Thursday, June 5, 2014


HarperCollins|September 19, 2013|Trade Paperback|ISBN: 978-0-06-208160-5

For every young Chinese woman in 1930s Shanghai, following the path of duty takes precedence over personal desires.

For Feng, that means becoming the bride of a wealthy businessman in a marriage arranged by her parents. In the enclosed world of the Sang household-a place of public ceremony and private cruelty-fulfilling her duty means bearing a male heir.

The life that has been forced on her makes Feng bitter and resentful and she plots a terrible revenge.
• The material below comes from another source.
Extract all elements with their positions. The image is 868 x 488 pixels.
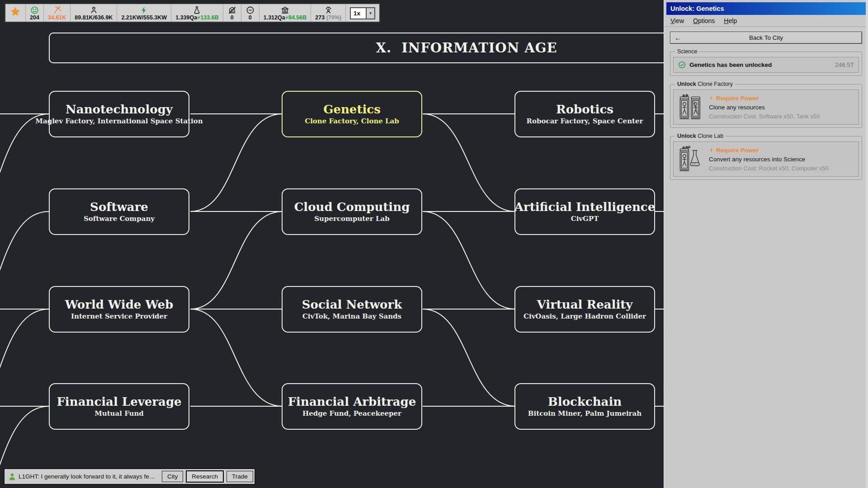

But with the passing years comes a reckoning, and Feng must reconcile herself with the sacrifices and terrible choices she has made in order to assure her place in the family and society-even as the violent, relentless tide of revolution engulfs her country.

Both a sweeping historical novel and an intimate portrait of one woman's struggle against tradition, ALL THE FLOWERS IN SHANGHAI marks the debut of a sensitive and revelatory writer.
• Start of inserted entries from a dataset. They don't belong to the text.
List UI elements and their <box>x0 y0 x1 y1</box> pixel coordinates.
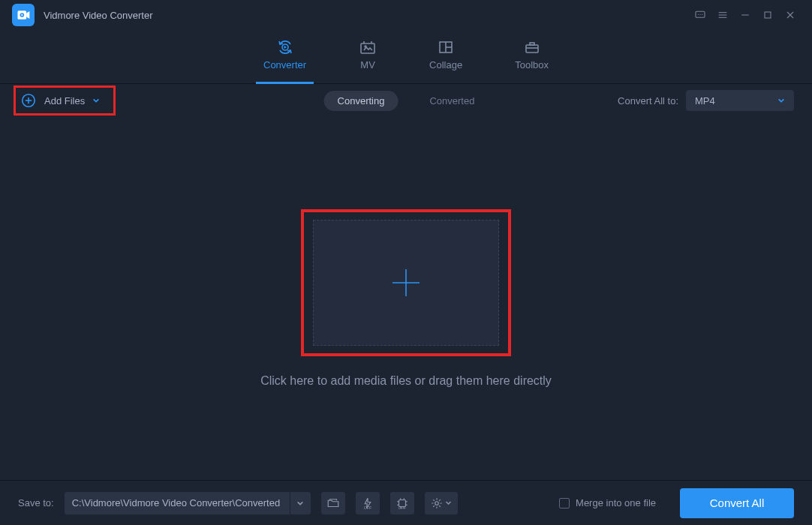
tab-converter[interactable]: Converter <box>263 38 306 75</box>
tab-toolbox-label: Toolbox <box>515 59 549 70</box>
output-format-select[interactable]: MP4 <box>686 90 794 111</box>
converted-tab[interactable]: Converted <box>416 91 488 111</box>
tab-converter-label: Converter <box>263 59 306 70</box>
app-window: Vidmore Video Converter Converter MV <box>0 0 812 525</box>
bolt-off-icon: OFF <box>361 496 374 510</box>
chip-off-icon: OFF <box>395 496 409 510</box>
add-files-label: Add Files <box>44 95 85 106</box>
minimize-button[interactable] <box>734 4 756 26</box>
chevron-down-icon <box>445 500 452 506</box>
add-files-highlight: Add Files <box>14 86 116 116</box>
tab-mv[interactable]: MV <box>359 38 377 75</box>
svg-text:OFF: OFF <box>363 506 371 510</box>
chevron-down-icon <box>92 95 100 106</box>
merge-label: Merge into one file <box>576 497 656 508</box>
gear-icon <box>430 496 444 510</box>
convert-all-button[interactable]: Convert All <box>680 488 794 518</box>
titlebar: Vidmore Video Converter <box>0 0 812 30</box>
svg-point-3 <box>698 14 699 15</box>
tab-collage-label: Collage <box>429 59 462 70</box>
app-logo <box>12 4 35 26</box>
svg-point-40 <box>435 501 439 505</box>
tab-toolbox[interactable]: Toolbox <box>515 38 549 75</box>
save-path-dropdown[interactable] <box>290 492 311 514</box>
converting-tab[interactable]: Converting <box>324 91 398 111</box>
close-button[interactable] <box>779 4 801 26</box>
save-to-label: Save to: <box>18 497 54 508</box>
add-media-dropzone[interactable] <box>313 220 499 346</box>
svg-point-17 <box>365 46 366 47</box>
maximize-button[interactable] <box>756 4 779 26</box>
main-tabs: Converter MV Collage Toolbox <box>0 30 812 84</box>
high-speed-button[interactable]: OFF <box>390 492 414 514</box>
open-folder-button[interactable] <box>321 492 345 514</box>
plus-circle-icon <box>20 92 37 109</box>
menu-icon[interactable] <box>711 4 734 26</box>
convert-all-to-label: Convert All to: <box>618 95 678 106</box>
svg-rect-22 <box>530 43 534 45</box>
checkbox-icon <box>559 498 570 508</box>
add-files-button[interactable]: Add Files <box>20 92 100 109</box>
drop-hint-text: Click here to add media files or drag th… <box>260 374 552 388</box>
settings-button[interactable] <box>425 492 458 514</box>
svg-rect-21 <box>526 45 538 52</box>
merge-checkbox[interactable]: Merge into one file <box>559 497 656 508</box>
tab-collage[interactable]: Collage <box>429 38 462 75</box>
app-title: Vidmore Video Converter <box>44 10 153 21</box>
footer: Save to: OFF OFF Merge into one file Con… <box>0 480 812 525</box>
svg-rect-10 <box>765 12 771 18</box>
main-area: Click here to add media files or drag th… <box>0 117 812 480</box>
svg-text:OFF: OFF <box>398 506 406 510</box>
output-format-value: MP4 <box>695 95 715 106</box>
feedback-icon[interactable] <box>689 4 711 26</box>
svg-point-4 <box>699 14 700 15</box>
hardware-accel-button[interactable]: OFF <box>356 492 380 514</box>
plus-icon <box>388 265 424 301</box>
toolbar: Add Files Converting Converted Convert A… <box>0 84 812 117</box>
tab-mv-label: MV <box>360 59 375 70</box>
save-path-box <box>65 492 311 514</box>
folder-icon <box>326 496 340 510</box>
svg-point-5 <box>702 14 702 15</box>
save-path-input[interactable] <box>65 492 290 514</box>
drop-zone-highlight <box>301 209 511 356</box>
chevron-down-icon <box>777 97 785 104</box>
I absolutely fell in love with this story and was astounded that a male author could write the roles of females so well. He clearly has an understanding of what and how women think, feel, and act.

Feng was forced to marry her husband after her sister died. She was only weeks away from marrying this man when she passed away and to save face, her family forced her younger sister, only seventeen to marry him instead. Feng knew her place in the new Sang household but as the years went by she became an embittered woman and plotted a revenge that she would eventually be sorry for, but once something has been done, it's impossible to take back. I was glued from the first to the last page and would have liked the story to continue on for another couple of chapters to tie up a couple of loose ends but I suppose the author has given us permission to conjur up our own endings in these matters.

I'll definitely be looking for more of Duncan Jepson's work in the future. This book comes highly recommended!